#### Recorded data:

----

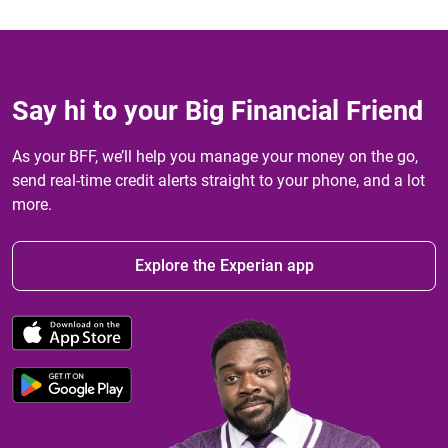
Say hi to your Big Financial Friend
As your BFF, we’ll help you manage your money on the go,
send real-time credit alerts straight to your phone, and a lot
more.
Explore the Experian app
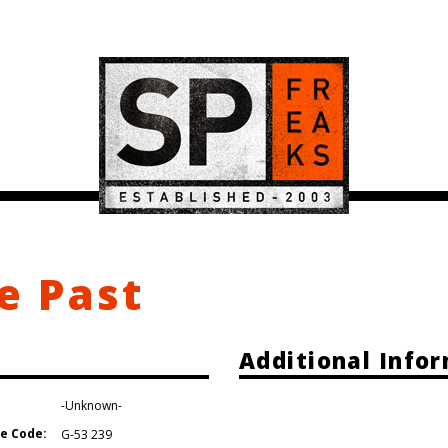
e Past
Additional Info
-Unknown-
e Code:
G-53 239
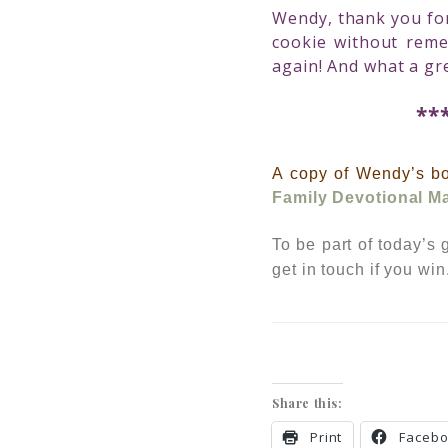
Wendy, thank you for 
cookie without rem
again! And what a gr
**
A copy of Wendy’s b
Family Devotional M
To be part of today’s
get in touc
h if you wi
Share this:
Print
Faceb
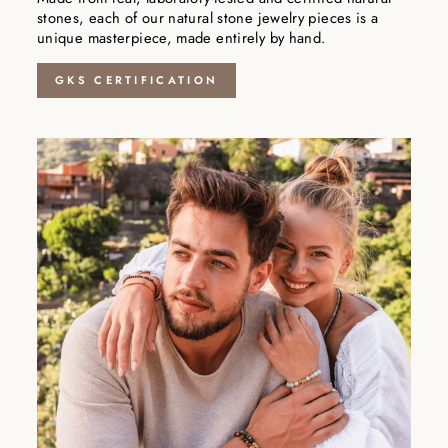
stones, each of our natural stone jewelry pieces is a
unique masterpiece, made entirely by hand.
GKS CERTIFICATION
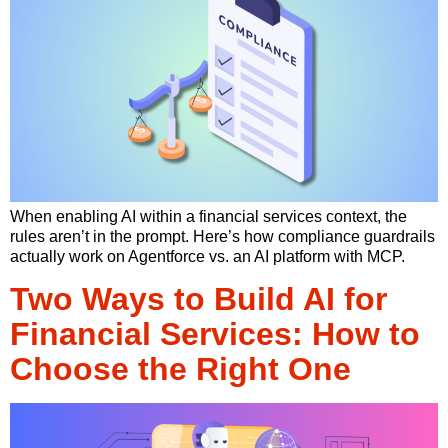
When enabling AI within a financial services context, the
rules aren’t in the prompt. Here’s how compliance guardrails
actually work on Agentforce vs. an AI platform with MCP.
Two Ways to Build AI for
Financial Services: How to
Choose the Right One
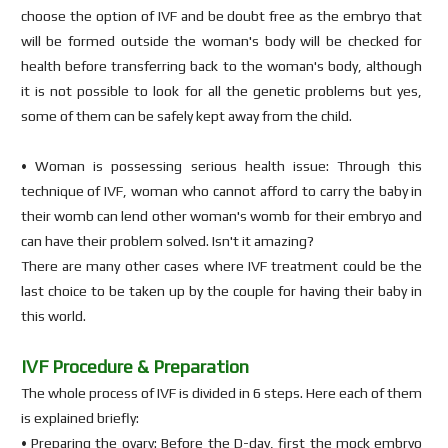
choose the option of IVF and be doubt free as the embryo that
will be formed outside the woman's body will be checked for
health before transferring back to the woman's body, although
it is not possible to look for all the genetic problems but yes,
some of them can be safely kept away from the child.
• Woman is possessing serious health issue: Through this
technique of IVF, woman who cannot afford to carry the baby in
their womb can lend other woman's womb for their embryo and
can have their problem solved. Isn't it amazing?
There are many other cases where IVF treatment could be the
last choice to be taken up by the couple for having their baby in
this world.
IVF Procedure & Preparation
The whole process of IVF is divided in 6 steps. Here each of them
is explained briefly:
• Preparing the ovary: Before the D-day, first the mock embryo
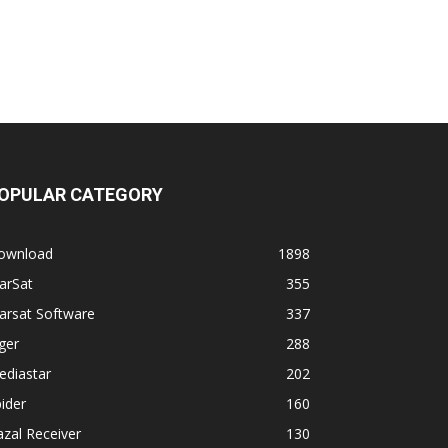
OPULAR CATEGORY
ownload
1898
arSat
355
arsat Software
337
ger
288
ediastar
202
ider
160
zal Receiver
130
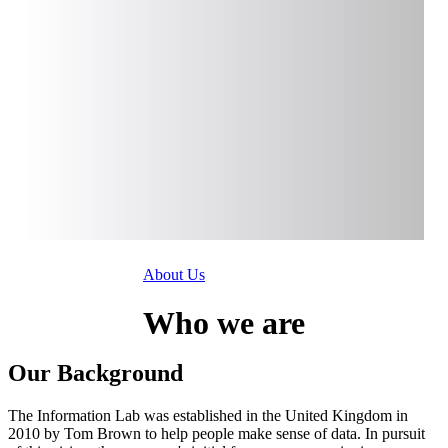
About Us
Who
we are
Our Background
The Information Lab was established in the United Kingdom in
2010 by Tom Brown to help people make sense of data. In pursuit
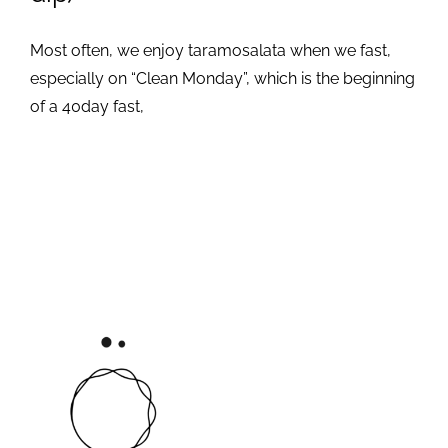
Most often, we enjoy taramosalata when we fast,
especially on “Clean Monday”, which is the beginning
of a 40day fast,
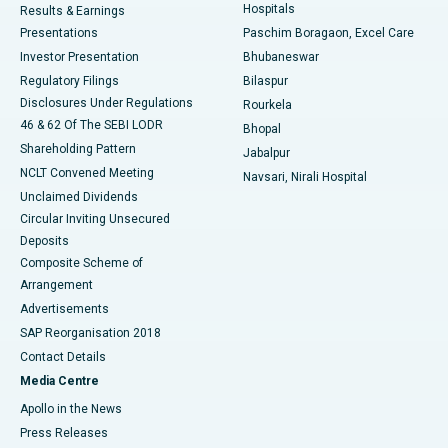
Hospitals
Results & Earnings
Best Hospital in Swargate, Pune
Presentations
Paschim Boragaon, Excel Care
Investor Presentation
Bhubaneswar
Best Women’s Cancer Hospital in South Delhi
Regulatory Filings
Bilaspur
Disclosures Under Regulations
Rourkela
46 & 62 Of The SEBI LODR
Bhopal
Shareholding Pattern
Jabalpur
NCLT Convened Meeting
Navsari, Nirali Hospital
Unclaimed Dividends
Circular Inviting Unsecured
Deposits
Composite Scheme of
Arrangement
Advertisements
SAP Reorganisation 2018
Contact Details
Media Centre
Apollo in the News
Press Releases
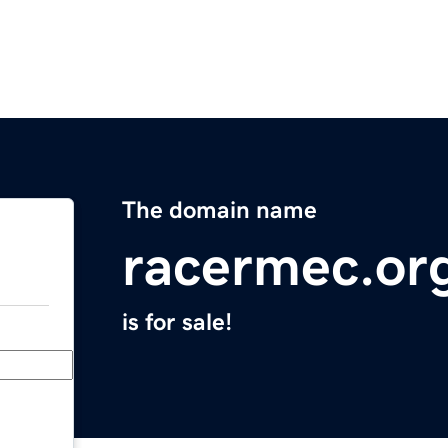
The domain name
racermec.or
is for sale!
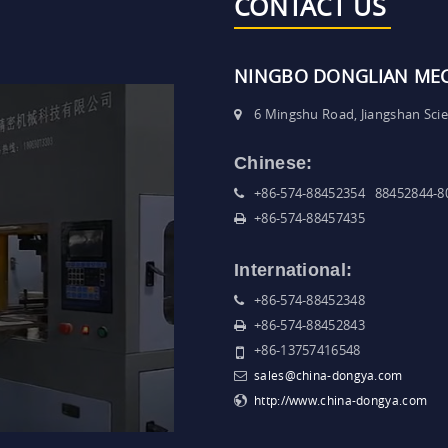
CONTACT US
NINGBO DONGLIAN MECH
6 Mingshu Road, Jiangshan Sci
Chinese:
+86-574-88452354 88452844-8
+86-574-88457435
International:
+86-574-88452348
+86-574-88452843
+86-13757416548
sales@china-dongya.com
http://www.china-dongya.com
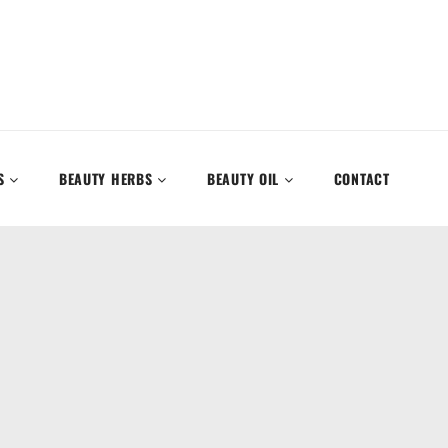
S
BEAUTY HERBS
BEAUTY OIL
CONTACT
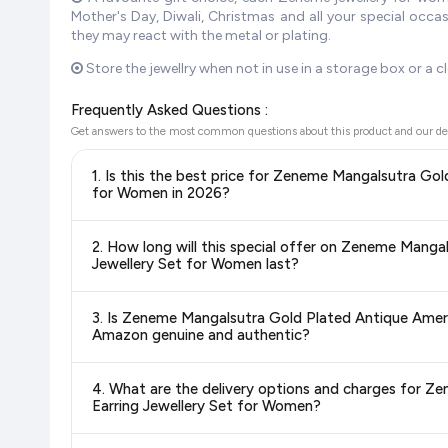
Mother's Day, Diwali, Christmas and all your special occ
they may react with the metal or plating.
Store the jewellry when not in use in a storage box or a cl
Frequently Asked Questions :
Get answers to the most common questions about this product and our de
1. Is this the best price for Zeneme Mangalsutra G
for Women in 2026?
Yes!
Our advanced price comparison system continuously monit
2. How long will this special offer on Zeneme Man
best price for Zeneme Mangalsutra Gold Plated Antique
Jewellery Set for Women last?
update our prices every hour to reflect the latest deals and 
Special offers and discounts are time-sensitive and can chan
3. Is Zeneme Mangalsutra Gold Plated Antique Ame
always see the most current deal.
Amazon genuine and authentic?
Yes, all products listed on Amazon are sold by verified seller
4. What are the delivery options and charges for 
Earring Jewellery Set for Women?
Delivery options vary by platform and your location. Amazon 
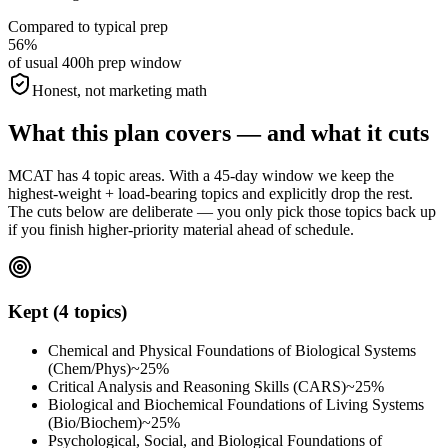
Compared to typical prep
56%
of usual 400h prep window
Honest, not marketing math
What this plan covers — and what it cuts
MCAT has 4 topic areas. With a 45-day window we keep the
highest-weight + load-bearing topics and explicitly drop the rest.
The cuts below are deliberate — you only pick those topics back up
if you finish higher-priority material ahead of schedule.
Kept (4 topics)
Chemical and Physical Foundations of Biological Systems
(Chem/Phys)
~25%
Critical Analysis and Reasoning Skills (CARS)
~25%
Biological and Biochemical Foundations of Living Systems
(Bio/Biochem)
~25%
Psychological, Social, and Biological Foundations of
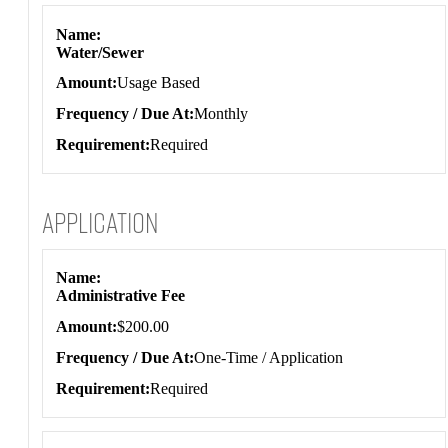
Name
Water/Sewer
Amount
Usage Based
Frequency / Due At
Monthly
Requirement
Required
Application
Application
Name
Administrative Fee
Amount
$200.00
Frequency / Due At
One-Time / Application
Requirement
Required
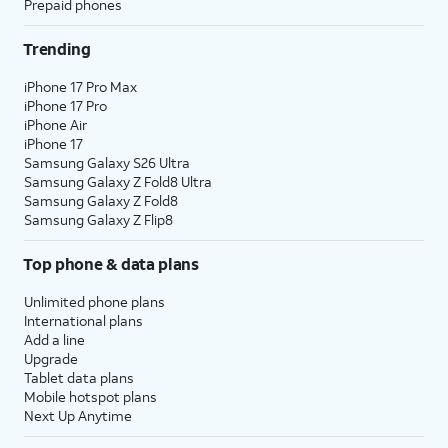
Prepaid phones
icon to return to the basic Calculator.
Trending
12.
Tap
Basic
iPhone 17 Pro Max
iPhone 17 Pro
13.
Tap the
From this menu you can view a
iPhone Air
Sidebar
history of your inputs and solved
iPhone 17
icon.
equations. Tap
Edit
to delete
Samsung Galaxy S26 Ultra
Samsung Galaxy Z Fold8 Ultra
unwanted entries.
Samsung Galaxy Z Fold8
Samsung Galaxy Z Flip8
14.
Tap the
Sidebar
icon again to close the
sidebar.
Top phone & data plans
Unlimited phone plans
15.
To convert your results to different units, tap
International plans
the
Calculator
icon.
Add a line
Upgrade
Tablet data plans
16.
Tap
Convert
.
Mobile hotspot plans
Next Up Anytime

----

#### How to complete this task:
What you write out is the stretch of entries from the line containing "Shareholding Pattern" to the line containing "Store the jewellry", word for word, with both end lines and no pictures.

#### Reply to the task:
Shareholding Pattern
Jabalpur
NCLT Convened Meeting
Navsari, Nirali Hospital
Unclaimed Dividends
Circular Inviting Unsecured
Deposits
Composite Scheme of
Arrangement
Advertisements
SAP Reorganisation 2018
Contact Details
Media Centre
Apollo in the News
Press Releases
The domain name
racermec.or
is for sale!
CONTACT US
NINGBO DONGLIAN MECH
6 Mingshu Road, Jiangshan Sci
Chinese:
+86-574-88452354 88452844-8
+86-574-88457435
International:
+86-574-88452348
+86-574-88452843
+86-13757416548
sales@china-dongya.com
http://www.china-dongya.com
S
BEAUTY HERBS
BEAUTY OIL
CONTACT
Mother's Day, Diwali, Christmas and all your special occ
they may react with the metal or plating.
Store the jewellry when not in use in a storage box or a cl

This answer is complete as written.